| TO DO |
If an entry below holds a picture, leave the picture out and print the rest exactly.

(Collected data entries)
━━━━━━━━━━━━━━━━━━━━

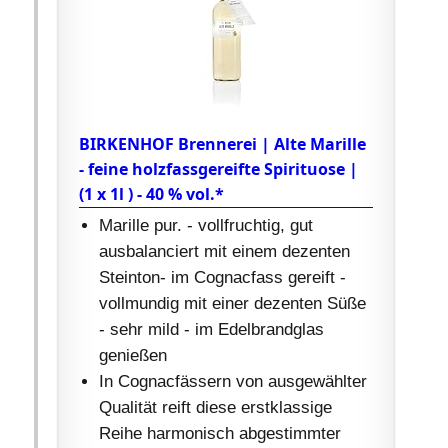
BIRKENHOF Brennerei | Alte Marille
- feine holzfassgereifte Spirituose |
(1 x 1l ) - 40 % vol.*
Marille pur. - vollfruchtig, gut
ausbalanciert mit einem dezenten
Steinton- im Cognacfass gereift -
vollmundig mit einer dezenten Süße
- sehr mild - im Edelbrandglas
genießen
In Cognacfässern von ausgewählter
Qualität reift diese erstklassige
Reihe harmonisch abgestimmter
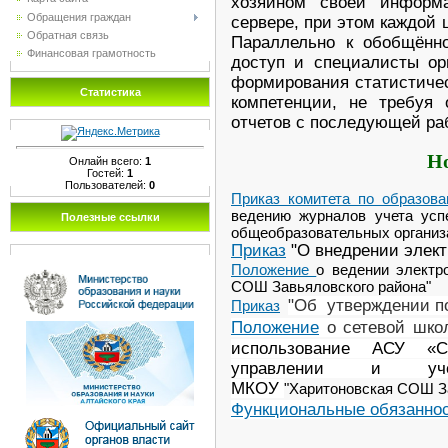
хозяином своей информ
Обращения граждан
сервере, при этом каждой 
Обратная связь
Параллельно к обобщён
Финансовая грамотность
доступ и специалисты ор
формирования статистичес
Статистика
компетенции, не требуя 
отчетов с последующей ра
Но
Онлайн всего:
1
Гостей:
1
Пользователей:
0
Приказ комитета по образов
ведению журналов учета усп
Полезные ссылки
общеоб­разовательных организ
Приказ
"О внедрении элект
Положение
о ведении электр
СОШ Завьяловского района"
"
Об утверждении п
Приказ
Положение
о сетевой шко
использование АСУ «С
управлении и учебн
МКОУ
"Харитоновская СОШ З
Функциональные обязанно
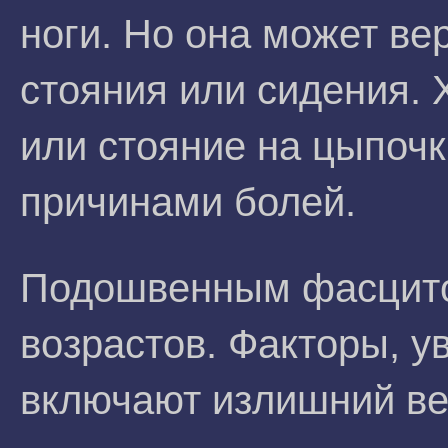
ноги. Но она может ве
стояния или сидения. 
или стояние на цыпочк
причинами болей.
Подошвенным фасцито
возрастов. Факторы, 
включают излишний ве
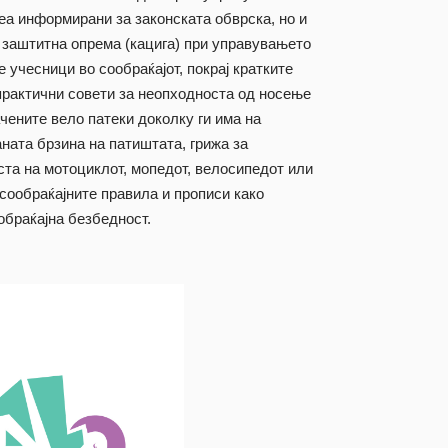
беа информирани за законската обврска, но и
 заштитна опрема (кацига) при управувањето
е учесници во сообраќајот, покрај кратките
практични совети за неопходноста од носење
чените вело патеки доколку ги има на
ната брзина на патиштата, грижа за
та на мотоциклот, мопедот, велосипедот или
сообраќајните правила и прописи како
обраќајна безбедност.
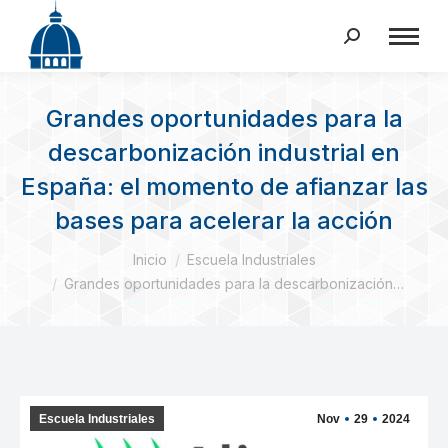
Buscar:
Grandes oportunidades para la
descarbonización industrial en
España: el momento de afianzar las
bases para acelerar la acción
Estás aquí:
Inicio
Escuela Industriales
Grandes oportunidades para la descarbonización…
Escuela Industriales
Nov
29
2024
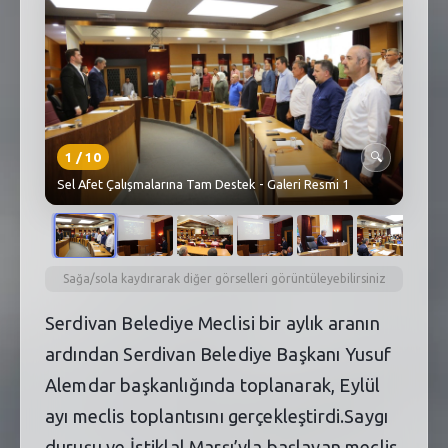
SEBİK
E
NÖBETÇI ECZANELER
SABSIS - AFET
TRAFIKPARK
1
/
10
🔍
Sel Afet Çalışmalarına Tam Destek - Galeri Resmi 1
KÜREK
PARKLAR
PAZAR YERLERI
Sağa/sola kaydırarak diğer görselleri görüntüleyebilirsiniz
Serdivan Belediye Meclisi bir aylık aranın
ATIK YÖNETIM
ardından Serdivan Belediye Başkanı Yusuf
PLANETARYUM
Alemdar başkanlığında toplanarak, Eylül
ayı meclis toplantısını gerçekleştirdi.Saygı
duruşu ve İstiklal Marşı’yla başlayan meclis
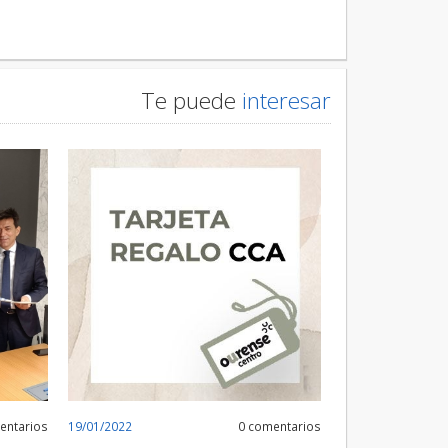
Te puede
interesar
entarios
19/01/2022
0 comentarios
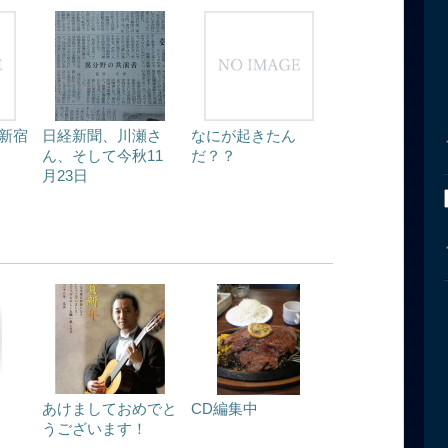
新宿
日経新聞、川瀬さ
なにが起きたん
ん、そして今秋11
だ？？
月23日
あけましておめでと
CD編集中
うございます！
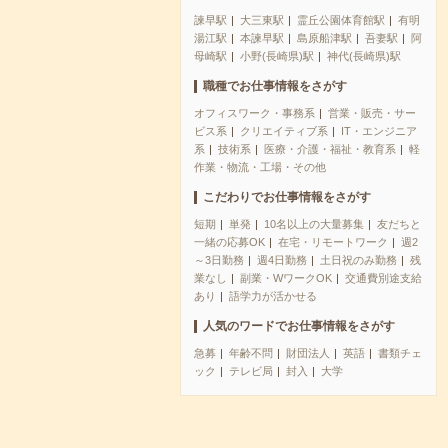
諫早駅
大三東駅
霊丘公園体育館駅
有明
湯江駅
本諫早駅
島原船津駅
吾妻駅
阿
母崎駅
小野(長崎県)駅
神代(長崎県)駅
職種でお仕事情報をさがす
オフィスワーク・事務系
営業・販売・サー
ビス系
クリエイティブ系
IT・エンジニア
系
技術系
医療・介護・福祉・教育系
軽
作業・物流・工場・その他
こだわりでお仕事情報をさがす
短期
単発
10名以上の大量募集
友だちと
一緒の応募OK
在宅・リモートワーク
週2
～3日勤務
週4日勤務
土日祝のみ勤務
残
業なし
副業・WワークOK
交通費別途支給
あり
語学力が活かせる
人気のワードでお仕事情報をさがす
急募
年齢不問
財団法人
英語
書類チェ
ック
テレビ局
封入
大学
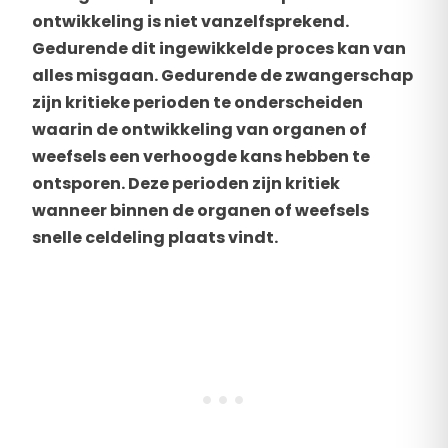
ontwikkeling is niet vanzelfsprekend.
Gedurende dit ingewikkelde proces kan van
alles misgaan. Gedurende de zwangerschap
zijn kritieke perioden te onderscheiden
waarin de ontwikkeling van organen of
weefsels een verhoogde kans hebben te
ontsporen. Deze perioden zijn kritiek
wanneer binnen de organen of weefsels
snelle celdeling plaats vindt.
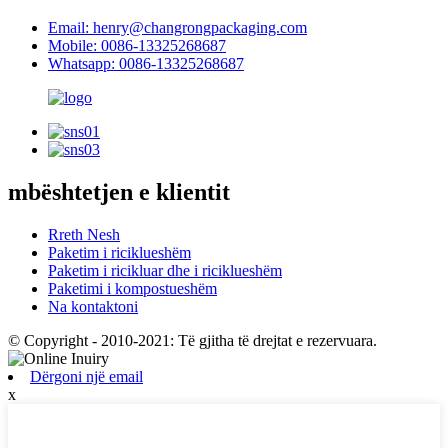
Email: henry@changrongpackaging.com
Mobile: 0086-13325268687
Whatsapp: 0086-13325268687
mbështetjen e klientit
Rreth Nesh
Paketim i riciklueshëm
Paketim i ricikluar dhe i riciklueshëm
Paketimi i kompostueshëm
Na kontaktoni
© Copyright - 2010-2021: Të gjitha të drejtat e rezervuara.
Dërgoni një email
x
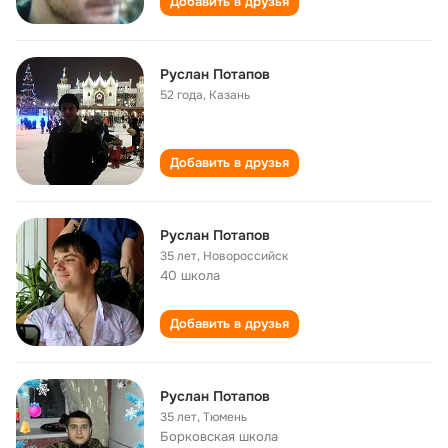
Добавить в друзья
Руслан Потапов
52 года
,
Казань
Добавить в друзья
Руслан Потапов
35 лет
,
Новороссийск
40 школа
Добавить в друзья
Руслан Потапов
35 лет
,
Тюмень
Борковская школа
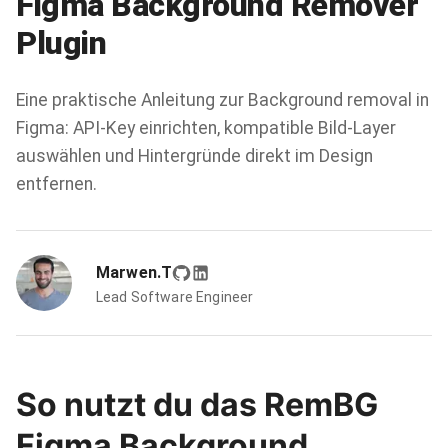
Figma Background Remover
Plugin
Eine praktische Anleitung zur Background removal in
Figma: API-Key einrichten, kompatible Bild-Layer
auswählen und Hintergründe direkt im Design
entfernen.
Marwen.T
Lead Software Engineer
So nutzt du das RemBG
Figma Background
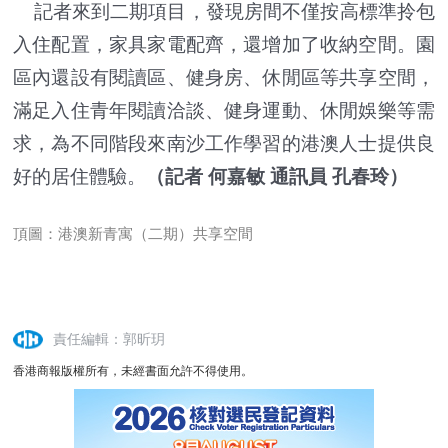
記者來到二期項目，發現房間不僅按高標準拎包
入住配置，家具家電配齊，還增加了收納空間。園
區內還設有閱讀區、健身房、休閒區等共享空間，
滿足入住青年閱讀洽談、健身運動、休閒娛樂等需
求，為不同階段來南沙工作學習的港澳人士提供良
好的居住體驗。
（記者 何嘉敏 通訊員 孔春玲）
頂圖：港澳新青寓（二期）共享空間
責任編輯：郭昕玥
香港商報版權所有，未經書面允許不得使用。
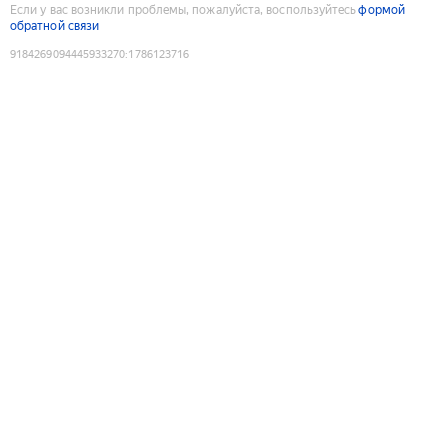
Если у вас возникли проблемы, пожалуйста, воспользуйтесь
формой
обратной связи
9184269094445933270
:
1786123716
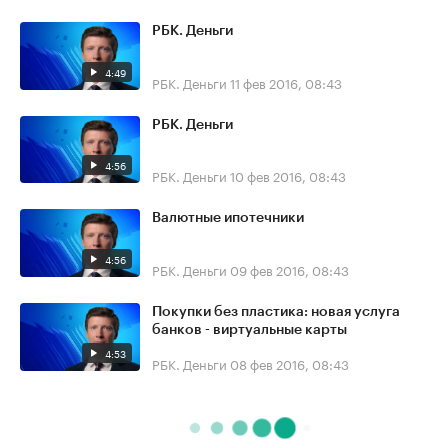
РБК. Деньги
4:49
РБК. Деньги
11 фев 2016, 08:43
РБК. Деньги
4:56
РБК. Деньги
10 фев 2016, 08:43
Валютные ипотечники
4:56
РБК. Деньги
09 фев 2016, 08:43
Покупки без пластика: новая услуга
банков - виртуальные карты
4:53
РБК. Деньги
08 фев 2016, 08:43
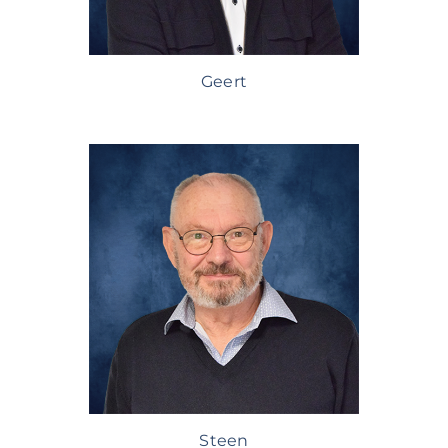
Geert
Steen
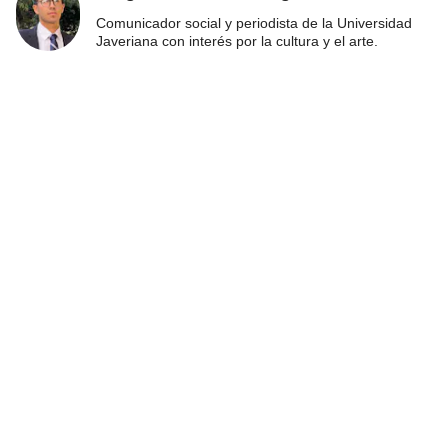
Comunicador social y periodista de la Universidad
Javeriana con interés por la cultura y el arte.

━━━━━━━━━━━━━━━━━━━━

| RESULT OF THIS TASK |
BIRKENHOF Brennerei | Alte Marille
- feine holzfassgereifte Spirituose |
(1 x 1l ) - 40 % vol.*
Marille pur. - vollfruchtig, gut
ausbalanciert mit einem dezenten
Steinton- im Cognacfass gereift -
vollmundig mit einer dezenten Süße
- sehr mild - im Edelbrandglas
genießen
In Cognacfässern von ausgewählter
Qualität reift diese erstklassige
Reihe harmonisch abgestimmter
хозяином своей информ
Обращения граждан
сервере, при этом каждой 
Обратная связь
Параллельно к обобщён
Финансовая грамотность
доступ и специалисты ор
формирования статистичес
Статистика
компетенции, не требуя 
отчетов с последующей ра
Но
Онлайн всего:
1
Гостей:
1
Пользователей:
0
Приказ комитета по образов
ведению журналов учета усп
Полезные ссылки
общеоб­разовательных организ
Приказ
"О внедрении элект
Положение
о ведении электр
СОШ Завьяловского района"
"
Об утверждении п
Приказ
Положение
о сетевой шко
использование АСУ «С
управлении и учебн
МКОУ
"Харитоновская СОШ З
Функциональные обязанно
ноги. Но она может ве
стояния или сидения. 
или стояние на цыпочк
причинами болей.
Подошвенным фасцито
возрастов. Факторы, 
включают излишний ве
беа информирани за законската обврска, но и
 заштитна опрема (кацига) при управувањето
е учесници во сообраќајот, покрај кратките
практични совети за неопходноста од носење
чените вело патеки доколку ги има на
ната брзина на патиштата, грижа за
та на мотоциклот, мопедот, велосипедот или
сообраќајните правила и прописи како
обраќајна безбедност.
Buscar:
Grandes oportunidades para la
descarbonización industrial en
España: el momento de afianzar las
bases para acelerar la acción
Estás aquí:
Inicio
Escuela Industriales
Grandes oportunidades para la descarbonización…
Escuela Industriales
Nov
29
2024
SEBİK
E
NÖBETÇI ECZANELER
SABSIS - AFET
TRAFIKPARK
1
/
10
🔍
Sel Afet Çalışmalarına Tam Destek - Galeri Resmi 1
KÜREK
PARKLAR
PAZAR YERLERI
Sağa/sola kaydırarak diğer görselleri görüntüleyebilirsiniz
Serdivan Belediye Meclisi bir aylık aranın
ATIK YÖNETIM
ardından Serdivan Belediye Başkanı Yusuf
PLANETARYUM
Alemdar başkanlığında toplanarak, Eylül
ayı meclis toplantısını gerçekleştirdi.Saygı
duruşu ve İstiklal Marşı’yla başlayan meclis
Te puede
interesar
entarios
19/01/2022
0 comentarios
新宿
日経新聞、川瀬さ
なにが起きたん
ん、そして今秋11
だ？？
月23日
あけましておめでと
CD編集中
うございます！
諫早駅
大三東駅
霊丘公園体育館駅
有明
湯江駅
本諫早駅
島原船津駅
吾妻駅
阿
母崎駅
小野(長崎県)駅
神代(長崎県)駅
職種でお仕事情報をさがす
オフィスワーク・事務系
営業・販売・サー
ビス系
クリエイティブ系
IT・エンジニア
系
技術系
医療・介護・福祉・教育系
軽
作業・物流・工場・その他
こだわりでお仕事情報をさがす
短期
単発
10名以上の大量募集
友だちと
一緒の応募OK
在宅・リモートワーク
週2
～3日勤務
週4日勤務
土日祝のみ勤務
残
業なし
副業・WワークOK
交通費別途支給
あり
語学力が活かせる
人気のワードでお仕事情報をさがす
急募
年齢不問
財団法人
英語
書類チェ
ック
テレビ局
封入
大学
ontwikkeling is niet vanzelfsprekend.
Gedurende dit ingewikkelde proces kan van
alles misgaan. Gedurende de zwangerschap
zijn kritieke perioden te onderscheiden
waarin de ontwikkeling van organen of
weefsels een verhoogde kans hebben te
ontsporen. Deze perioden zijn kritiek
wanneer binnen de organen of weefsels
snelle celdeling plaats vindt.
Email: henry@changrongpackaging.com
Mobile: 0086-13325268687
Whatsapp: 0086-13325268687
mbështetjen e klientit
Rreth Nesh
Paketim i riciklueshëm
Paketim i ricikluar dhe i riciklueshëm
Paketimi i kompostueshëm
Na kontaktoni
© Copyright - 2010-2021: Të gjitha të drejtat e rezervuara.
Dërgoni një email
x
Добавить в друзья
Руслан Потапов
52 года
,
Казань
Добавить в друзья
Руслан Потапов
35 лет
,
Новороссийск
40 школа
Добавить в друзья
Руслан Потапов
35 лет
,
Тюмень
Борковская школа
Figma Background Remover
Plugin
Eine praktische Anleitung zur Background removal in
Figma: API-Key einrichten, kompatible Bild-Layer
auswählen und Hintergründe direkt im Design
entfernen.
Marwen.T
Lead Software Engineer
So nutzt du das RemBG
Figma Background
記者來到二期項目，發現房間不僅按高標準拎包
入住配置，家具家電配齊，還增加了收納空間。園
區內還設有閱讀區、健身房、休閒區等共享空間，
滿足入住青年閱讀洽談、健身運動、休閒娛樂等需
求，為不同階段來南沙工作學習的港澳人士提供良
好的居住體驗。
（記者 何嘉敏 通訊員 孔春玲）
頂圖：港澳新青寓（二期）共享空間
責任編輯：郭昕玥
香港商報版權所有，未經書面允許不得使用。
Если у вас возникли проблемы, пожалуйста, воспользуйтесь
формой
обратной связи
9184269094445933270
:
1786123716
РБК. Деньги
4:49
РБК. Деньги
11 фев 2016, 08:43
РБК. Деньги
4:56
РБК. Деньги
10 фев 2016, 08:43
Валютные ипотечники
4:56
РБК. Деньги
09 фев 2016, 08:43
Покупки без пластика: новая услуга
банков - виртуальные карты
4:53
РБК. Деньги
08 фев 2016, 08:43
Geert
Steen
Comunicador social y periodista de la Universidad
Javeriana con interés por la cultura y el arte.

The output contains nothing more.